» **EXERCISE PROMPT**
Your answer should hold every line of the records below that contains the string "кількість".

» **INPUT**

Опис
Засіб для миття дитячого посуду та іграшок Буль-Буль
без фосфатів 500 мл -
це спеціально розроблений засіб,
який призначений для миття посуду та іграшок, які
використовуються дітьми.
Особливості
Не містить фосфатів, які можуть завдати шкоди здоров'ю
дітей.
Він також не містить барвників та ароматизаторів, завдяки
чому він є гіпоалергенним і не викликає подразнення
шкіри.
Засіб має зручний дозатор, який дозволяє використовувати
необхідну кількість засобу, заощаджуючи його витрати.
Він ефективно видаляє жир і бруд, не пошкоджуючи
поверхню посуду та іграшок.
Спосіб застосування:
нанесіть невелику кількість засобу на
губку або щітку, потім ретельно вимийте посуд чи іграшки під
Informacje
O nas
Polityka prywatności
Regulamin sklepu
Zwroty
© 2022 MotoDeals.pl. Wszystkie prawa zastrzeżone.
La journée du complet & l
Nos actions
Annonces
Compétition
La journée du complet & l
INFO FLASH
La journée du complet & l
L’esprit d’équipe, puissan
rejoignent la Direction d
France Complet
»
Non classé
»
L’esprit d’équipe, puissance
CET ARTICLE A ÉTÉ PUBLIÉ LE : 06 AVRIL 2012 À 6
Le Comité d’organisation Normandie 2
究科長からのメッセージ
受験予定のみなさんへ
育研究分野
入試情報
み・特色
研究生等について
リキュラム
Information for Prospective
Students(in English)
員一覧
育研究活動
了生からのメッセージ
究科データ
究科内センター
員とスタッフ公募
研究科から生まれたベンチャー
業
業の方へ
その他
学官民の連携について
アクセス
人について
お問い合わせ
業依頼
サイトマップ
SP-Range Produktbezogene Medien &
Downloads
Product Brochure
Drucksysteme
--
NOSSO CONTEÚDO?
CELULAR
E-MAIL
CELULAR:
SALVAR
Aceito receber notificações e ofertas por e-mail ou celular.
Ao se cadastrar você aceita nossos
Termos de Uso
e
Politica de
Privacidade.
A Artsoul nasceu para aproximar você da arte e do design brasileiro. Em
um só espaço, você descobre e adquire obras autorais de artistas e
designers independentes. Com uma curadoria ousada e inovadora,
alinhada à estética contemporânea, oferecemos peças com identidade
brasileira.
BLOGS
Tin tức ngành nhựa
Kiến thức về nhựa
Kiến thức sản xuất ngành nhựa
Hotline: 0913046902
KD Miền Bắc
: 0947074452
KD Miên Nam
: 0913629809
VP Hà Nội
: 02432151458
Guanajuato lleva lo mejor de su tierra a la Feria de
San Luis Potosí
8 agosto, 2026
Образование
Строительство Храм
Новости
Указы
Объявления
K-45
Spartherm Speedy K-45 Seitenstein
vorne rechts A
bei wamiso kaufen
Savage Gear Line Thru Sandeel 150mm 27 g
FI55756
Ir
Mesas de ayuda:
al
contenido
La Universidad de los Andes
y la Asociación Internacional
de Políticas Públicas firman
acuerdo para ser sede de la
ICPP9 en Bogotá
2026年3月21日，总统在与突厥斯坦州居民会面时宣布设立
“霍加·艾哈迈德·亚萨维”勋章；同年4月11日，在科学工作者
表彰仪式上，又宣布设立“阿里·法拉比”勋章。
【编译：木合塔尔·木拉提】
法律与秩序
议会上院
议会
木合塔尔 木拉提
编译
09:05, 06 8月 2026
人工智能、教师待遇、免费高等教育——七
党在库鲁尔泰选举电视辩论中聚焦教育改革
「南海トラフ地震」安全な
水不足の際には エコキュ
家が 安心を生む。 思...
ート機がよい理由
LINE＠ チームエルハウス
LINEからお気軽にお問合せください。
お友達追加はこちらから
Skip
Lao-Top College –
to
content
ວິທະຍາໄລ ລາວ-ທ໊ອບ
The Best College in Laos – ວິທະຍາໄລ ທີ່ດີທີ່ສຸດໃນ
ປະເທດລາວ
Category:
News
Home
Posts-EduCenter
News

» **SOLUTION TO THE EXERCISE**
необхідну кількість засобу, заощаджуючи його витрати.
нанесіть невелику кількість засобу на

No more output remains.